Associated Press autorizza l’uso di marito e moglie per i matrimoni ugualitari

L’Associated Press, la più grande agenzia di stampa degli Stati Uniti d’america, ha dato disposizione ai propri reporter di usare le parole “marito e marito” e “moglie e moglie” invece del generico “partner” quando si scrive di coppie dello stesso sesso unite in matrimonio.

Indipendentemente dall’orientamento sessuale, “marito” o “moglie” si riferiscono ai membri di qualunque matrimonio legalmente riconosciuto. Se necessario si può usare anche “coniuge” o “partner”.

Ricordiamo che fino a poco tempo fa le disposizioni interne dell’Associated Press consigliavano di usare “partner” o “coppia” nel caso in cui si parlasse di matrimoni gay e riservare “marito” e “moglie” solo alle nozze eterosessuali. L’unica eccezione era dovuta nel caso in cui si fosse certi che i membri della coppia omosessuale si chiamassero fra di loro “marito” o “moglie”.
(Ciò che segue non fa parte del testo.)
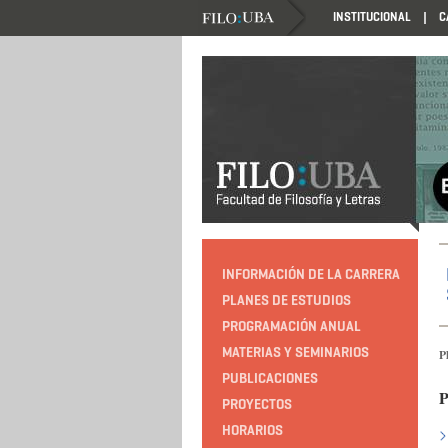
INSTITUCIONAL
C
HTTP://EDUCACION.FILO.UBA.AR/PROGRAMACIO
INFORMACIÓN DE LA CARRERA
PLANES DE ESTUDIOS
PROGRAMACIÓN ANUAL
MATERIAS Y SEMINARIOS
P
PUBLICACIONES
PROYECTOS
HORARIOS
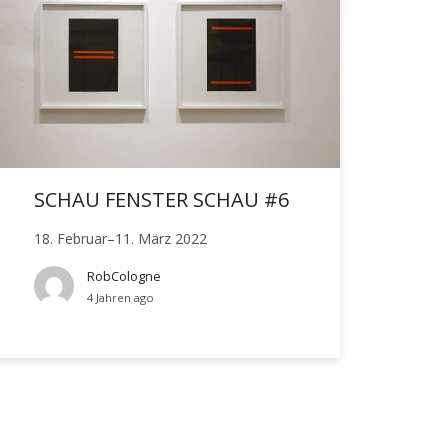
SCHAU FENSTER SCHAU #6
18. Februar–11. März 2022
RobCologne
4 Jahren ago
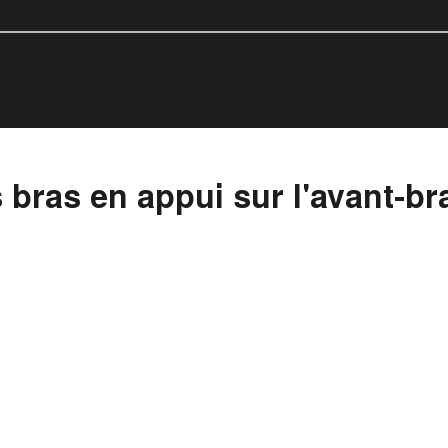
bras en appui sur l'avant-bra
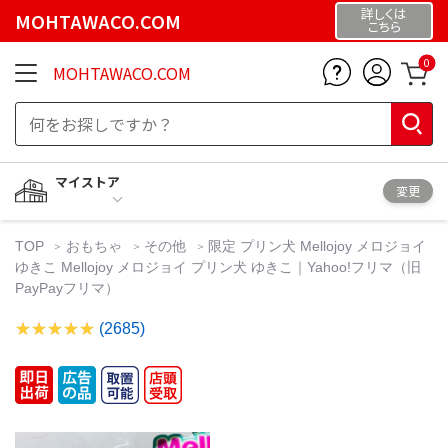
詳しくは
MOHTAWACO.COM
こちら
0
MOHTAWACO.COM
マイストア
変更
TOP
おもちゃ
その他
限定 プリン犬 Mellojoy メロジョイ
ゆきこ Mellojoy メロジョイ プリン犬 ゆきこ｜Yahoo!フリマ（旧
PayPayフリマ）
(2685)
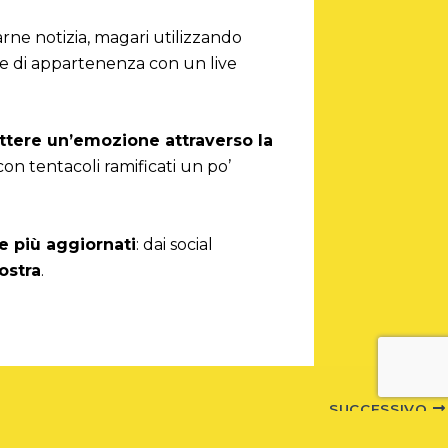
arne notizia, magari utilizzando
te di appartenenza con un live
ttere un’emozione attraverso la
con tentacoli ramificati un po’
e più aggiornati
: dai social
ostra
.
SUCCESSIVO
La radio deve usare i social media?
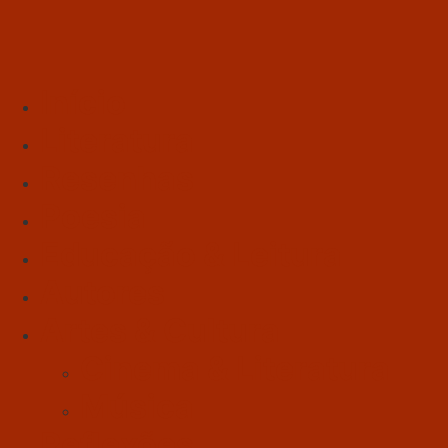
Início
Literatura
Resenhas
Poesia
Educação & Leitura
Autores
Artes & Cultura
Cinema & Literatura
Música
Reflexões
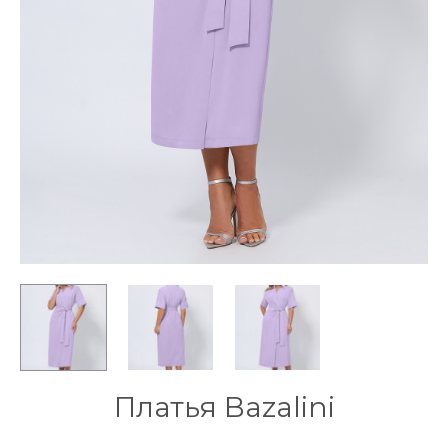
Платья Bazalini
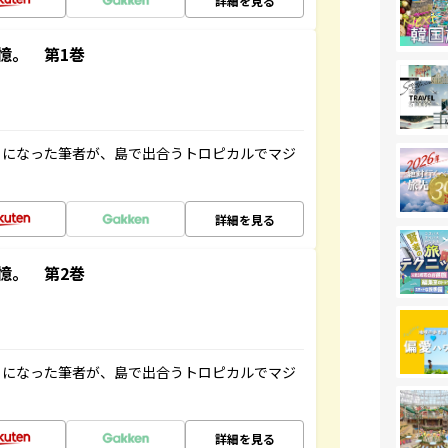
詳細を見る
憶。 第1巻
とになった筆者が、島で出合うトロピカルでマジ
詳細を見る
憶。 第2巻
とになった筆者が、島で出合うトロピカルでマジ
詳細を見る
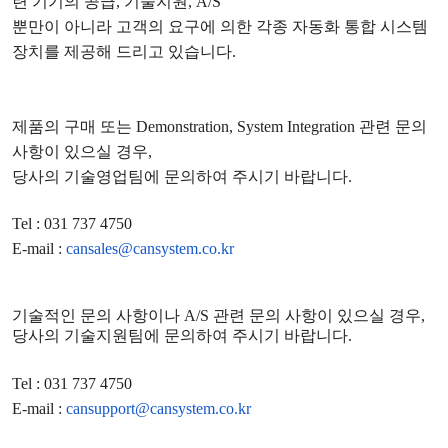
련 기기의 공급
,
기술지원
, A/S
뿐만이 아니라 고객의 요구에 의한 각종 자동화 통합 시스템
장치를 제공해 드리고 있습니다
.
제품의 구매 또는
Demonstration, System Integration
관련 문의
사항이 있으실 경우
,
당사의 기술영업팀에 문의하여 주시기 바랍니다
.
Tel : 031 737 4750
E-mail :
cansales@cansystem.co.kr
기술적인 문의 사항이나
A/S
관련 문의 사항이 있으실 경우
,
당사의 기술지원팀에 문의하여 주시기 바랍니다
.
Tel : 031 737 4750
E-mail :
cansupport@cansystem.co.kr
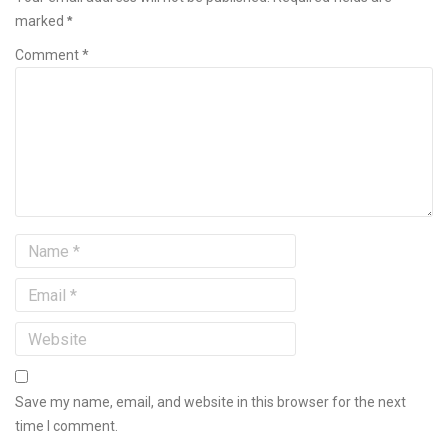
marked
*
Comment *
Save my name, email, and website in this browser for the next
time I comment.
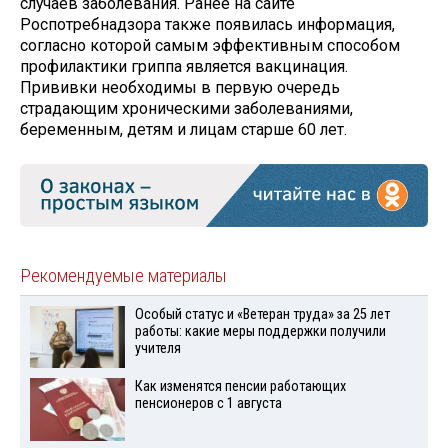
случаев заболевания. Ранее на сайте
Роспотребнадзора также появилась информация,
согласно которой самым эффективным способом
профилактики гриппа является вакцинация.
Прививки необходимы в первую очередь
страдающим хроническими заболеваниями,
беременным, детям и лицам старше 60 лет.
Рекомендуемые материалы
Особый статус и «Ветеран труда» за 25 лет
работы: какие меры поддержки получили
учителя
Как изменятся пенсии работающих
пенсионеров с 1 августа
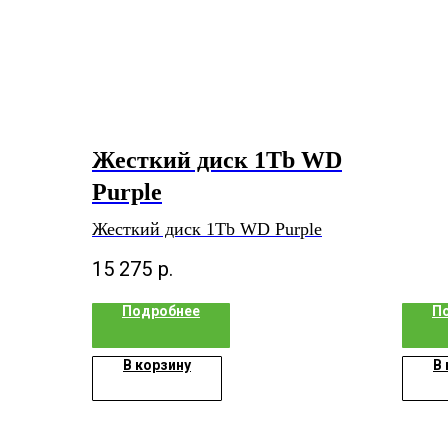
Жесткий диск 1Tb WD
Purple
Жесткий диск 1Tb WD Purple
15 275
р.
Подробнее
П
В корзину
В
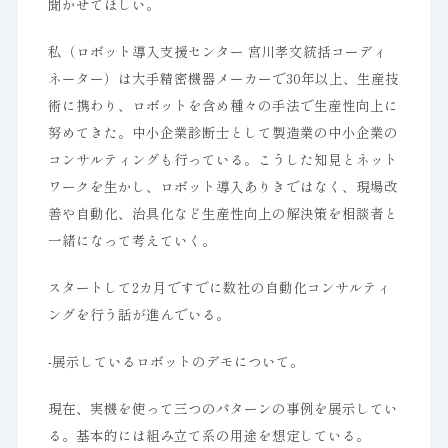
聞かせてほしい。
私（ロボット導入支援センター 宮川孝文統括コーディ
ネーター）は大手精密機器メーカーで30年以上、生産技
術に携わり、ロボットを含め種々の手法で生産性向上に
努めてきた。中小企業診断士として製造業の中小企業の
コンサルティングも行っている。こうした知見とネット
ワークを生かし、ロボット導入ありきではなく、現場改
善や自動化、治具化など生産性向上の解決策を相談者と
一緒になって考えていく。
スタートして2カ月ですでに数社の自動化コンサルティ
ングを行う話が進んでいる。
-展示しているロボットのデモについて。
現在、実機を使って三つのパターンの事例を展示してい
る。基本的には組み立て系の用途を想定している。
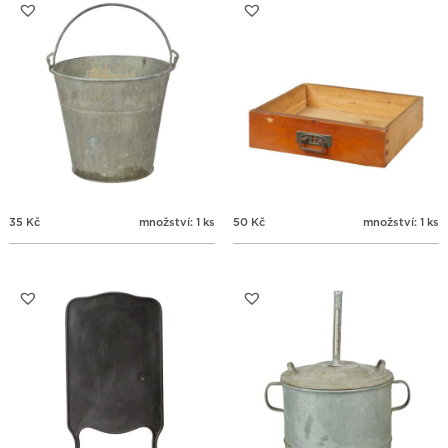
31
1
2
3
4
5
6
35
Kč
množství: 1 ks
50
Kč
množství: 1 ks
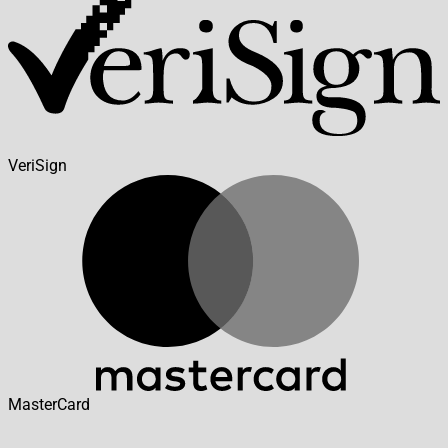
VeriSign
MasterCard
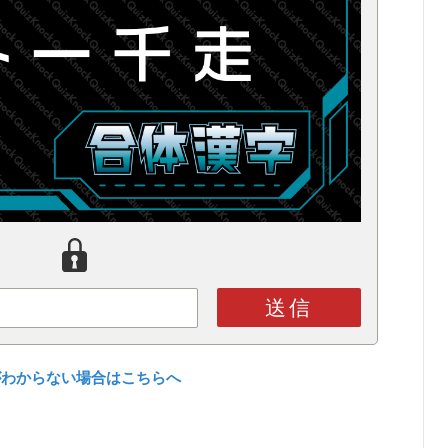
送信
がわからない場合はこちらへ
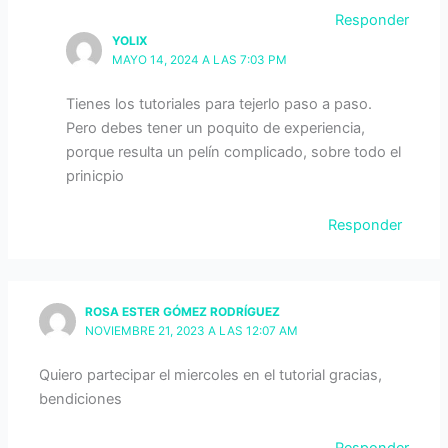
Responder
YOLIX
MAYO 14, 2024 A LAS 7:03 PM
Tienes los tutoriales para tejerlo paso a paso.
Pero debes tener un poquito de experiencia,
porque resulta un pelín complicado, sobre todo el
prinicpio
Responder
ROSA ESTER GÓMEZ RODRÍGUEZ
NOVIEMBRE 21, 2023 A LAS 12:07 AM
Quiero partecipar el miercoles en el tutorial gracias,
bendiciones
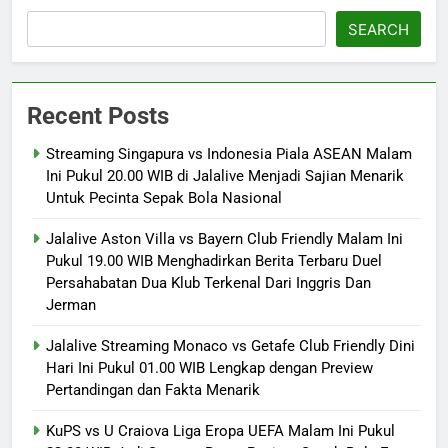
SEARCH
Recent Posts
Streaming Singapura vs Indonesia Piala ASEAN Malam
Ini Pukul 20.00 WIB di Jalalive Menjadi Sajian Menarik
Untuk Pecinta Sepak Bola Nasional
Jalalive Aston Villa vs Bayern Club Friendly Malam Ini
Pukul 19.00 WIB Menghadirkan Berita Terbaru Duel
Persahabatan Dua Klub Terkenal Dari Inggris Dan
Jerman
Jalalive Streaming Monaco vs Getafe Club Friendly Dini
Hari Ini Pukul 01.00 WIB Lengkap dengan Preview
Pertandingan dan Fakta Menarik
KuPS vs U Craiova Liga Eropa UEFA Malam Ini Pukul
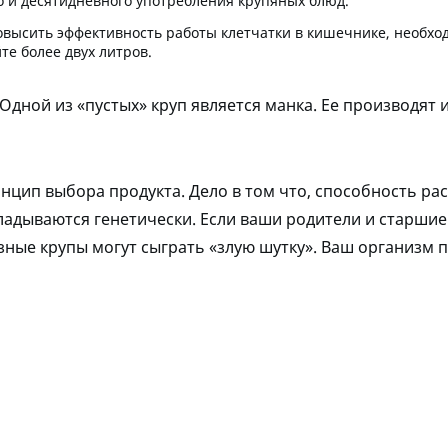
о и десятидневного употребления крупяных блюд.
повысить эффективность работы клетчатки в кишечнике, необход
те более двух литров.
 Одной из «пустых» круп является манка. Ее производят
нцип выбора продукта. Дело в том что, способность ра
ладываются генетически. Если ваши родители и старшие
лезные крупы могут сыграть «злую шутку». Ваш организм 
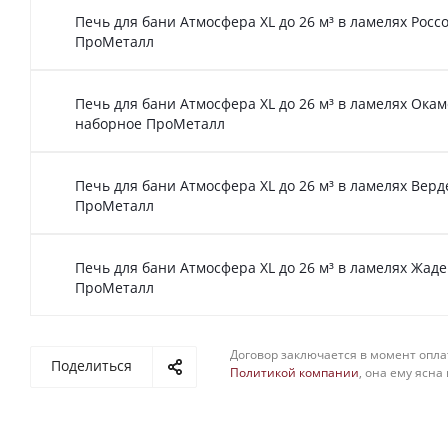
Печь для бани Атмосфера XL до 26 м³ в ламелях Росс
ПроМеталл
Печь для бани Атмосфера XL до 26 м³ в ламелях Ока
наборное ПроМеталл
Печь для бани Атмосфера XL до 26 м³ в ламелях Верд
ПроМеталл
Печь для бани Атмосфера XL до 26 м³ в ламелях Жад
ПроМеталл
Договор заключается в момент опла
Поделиться
Политикой компании
, она ему ясна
La battaglia delle associazioni lgbt – come Glaad (Gay & Lesbian Alliance Against Defamation) e NLGJA (National Lesbian and Gay Journalists Association) – è stata immediata e risoluta: gli attivisti hanno fatto notare che le parole sono importanti e che vanno usate nel modo giusto. Se ci si riferisce alle persone regolarmente sposate si usano “marito” e “moglie”, se si è uniti civilmente o si convive in una coppia di fatto allora si parla di “partner” o “coppia”.

Le norme della Associated Press di norma fanno scuola negli Stati Uniti d’America, il che fa pensare che anche gli altri mezzi di informazione di adegueranno. In America, naturalmente.